Qui a tort et qui a raison ?
Et surtout en fin de compte, que savons-nous réellement ?
On pourrait considérer que si les théories des scientifiques se retrouvent contredites quelques années plus tard, c'est qu'elles n'étaient justes. Soit parce qu'elles ne prenaient en compte qu'une part incomplète des composants, soit parce que le postulat de départ n'était pas juste. Je rappellerai ici ce qui m'avait époustouflée à l'époque ou je l'avais découvert : tout scientifique souhaitant effectuer une démonstration part d'un postulat – un cadre, un point de départ qu'il considère comme valable – et à l'aide d'une analyse, parvient à une conclusion. Or il se peut très bien que son postulat de départ ne soit pas exact. Peu importe, la conclusion est considérée valable, jusqu'à tant que quelqu'un puisse prouver le contraire !
C'est quand même formidable, avouez-le !
Voilà pourquoi rien n'est jamais figé. Une conclusion est tirée à un moment X sur la base de connaissances incomplètes. Comment alors la science peut-elle se targuer d'être rigoureuse et factuelle ?
Ce phénomène se retrouve dans un grand nombre de domaines : la physique quantique est totalement différente de la physique darwinienne, une théorie valable en économie ou en gestion il y a vingt ans ne l'est plus du tout à l'heure actuelle, les maladies physiques ou mentales ne sont plus du tout traitées comme au siècle précédent, même la façon de regarder les événements historiques change (pensez à certains "héros" d'antan qui sont dorénavant plutôt considérés comme des dictateurs sanguinolents)… Elle n'est pas très loin l'époque où les États-Unis seront vus comme une nation dominatrice mettant le Moyen-Orient à feu à sang dans l'unique but de s'approprier des richesses...
Si même les experts d'un domaine changent perpétuellement leurs théories et leurs conclusions, et que les vérités sont aussi mouvantes, que pouvons-nous, nous profanes, encore réellement espérer savoir ?
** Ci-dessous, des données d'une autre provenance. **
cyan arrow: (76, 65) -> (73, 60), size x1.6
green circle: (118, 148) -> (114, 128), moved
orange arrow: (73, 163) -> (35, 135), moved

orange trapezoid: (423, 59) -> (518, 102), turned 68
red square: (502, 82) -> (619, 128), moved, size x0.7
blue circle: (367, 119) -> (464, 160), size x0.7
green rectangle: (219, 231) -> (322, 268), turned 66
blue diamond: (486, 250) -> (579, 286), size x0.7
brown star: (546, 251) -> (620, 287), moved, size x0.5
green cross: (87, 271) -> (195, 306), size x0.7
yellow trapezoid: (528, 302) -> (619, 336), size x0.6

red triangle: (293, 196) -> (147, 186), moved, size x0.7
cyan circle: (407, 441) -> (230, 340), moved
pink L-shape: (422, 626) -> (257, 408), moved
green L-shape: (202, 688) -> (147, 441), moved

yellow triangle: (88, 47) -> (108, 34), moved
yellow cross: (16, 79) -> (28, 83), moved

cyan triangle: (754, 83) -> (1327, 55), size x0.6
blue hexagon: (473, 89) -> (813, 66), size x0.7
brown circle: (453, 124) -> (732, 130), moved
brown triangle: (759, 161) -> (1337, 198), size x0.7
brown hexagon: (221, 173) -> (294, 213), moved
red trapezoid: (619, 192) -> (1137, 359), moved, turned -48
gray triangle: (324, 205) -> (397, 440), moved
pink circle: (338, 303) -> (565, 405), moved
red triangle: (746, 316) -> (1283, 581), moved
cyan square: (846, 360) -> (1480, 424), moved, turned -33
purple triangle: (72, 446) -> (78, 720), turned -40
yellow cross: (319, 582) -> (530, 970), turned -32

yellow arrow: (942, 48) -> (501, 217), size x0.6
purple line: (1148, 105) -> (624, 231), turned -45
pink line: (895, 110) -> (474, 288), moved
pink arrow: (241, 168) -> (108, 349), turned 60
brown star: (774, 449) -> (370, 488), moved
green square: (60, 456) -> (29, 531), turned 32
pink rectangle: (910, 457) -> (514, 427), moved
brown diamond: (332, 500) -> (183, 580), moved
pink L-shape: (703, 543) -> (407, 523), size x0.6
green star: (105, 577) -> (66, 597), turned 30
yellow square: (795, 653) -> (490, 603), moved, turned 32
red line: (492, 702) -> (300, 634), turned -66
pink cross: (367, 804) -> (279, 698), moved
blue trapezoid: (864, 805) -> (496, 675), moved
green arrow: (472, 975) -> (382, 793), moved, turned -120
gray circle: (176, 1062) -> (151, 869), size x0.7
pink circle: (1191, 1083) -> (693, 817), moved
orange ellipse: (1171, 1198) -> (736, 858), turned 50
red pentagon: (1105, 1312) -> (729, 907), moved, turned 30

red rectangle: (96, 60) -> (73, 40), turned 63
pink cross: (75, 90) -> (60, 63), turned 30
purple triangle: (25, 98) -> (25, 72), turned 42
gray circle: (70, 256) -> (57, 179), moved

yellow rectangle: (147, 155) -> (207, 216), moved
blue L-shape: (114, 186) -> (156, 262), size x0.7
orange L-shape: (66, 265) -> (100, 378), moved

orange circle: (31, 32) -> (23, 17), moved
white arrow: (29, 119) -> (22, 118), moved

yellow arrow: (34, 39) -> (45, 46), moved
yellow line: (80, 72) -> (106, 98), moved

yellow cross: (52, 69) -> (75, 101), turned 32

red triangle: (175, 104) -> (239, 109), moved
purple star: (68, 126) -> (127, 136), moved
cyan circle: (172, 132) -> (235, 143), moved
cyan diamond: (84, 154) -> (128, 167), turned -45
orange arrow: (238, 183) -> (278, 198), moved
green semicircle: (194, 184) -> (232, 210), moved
Il me semble que les seules choses dont nous soyons vraiment certains, ce sont les expérimentations et les sensations auxquelles nous avons déjà goûté par nous-mêmes : la joie que nous avons éprouvée à un moment particulier de notre vie, la douleur physique que nous avons pu ressentir lors d'une blessure, la tristesse lors de la perte d'une personne chère, la honte, la culpabilité, le bonheur, le bien-être… Nous savons ce que sont ces sensations parce que nous les avons personnellement ressenties, éprouvées dans notre corps, dans notre chair. Une fois quitté ce registre, tout le reste n'est que de l'ordre du concept intellectuel qu'il s'agit d'appréhender, de comprendre. Et qui est du domaine de l'impermanence.
Alors que le temps essaie perpétuellement de nous faire oublier ces ressentis, ou d'amoindrir leur intensité, la vie se charge en permanence de nous faire les éprouver à nouveau sous d'autres formes. De nous faire revenir dans l'instant présent, dans le ressenti et dans ce que nous sommes de façon intrinsèque.
C'est que certains appelleront le miracle de la vie.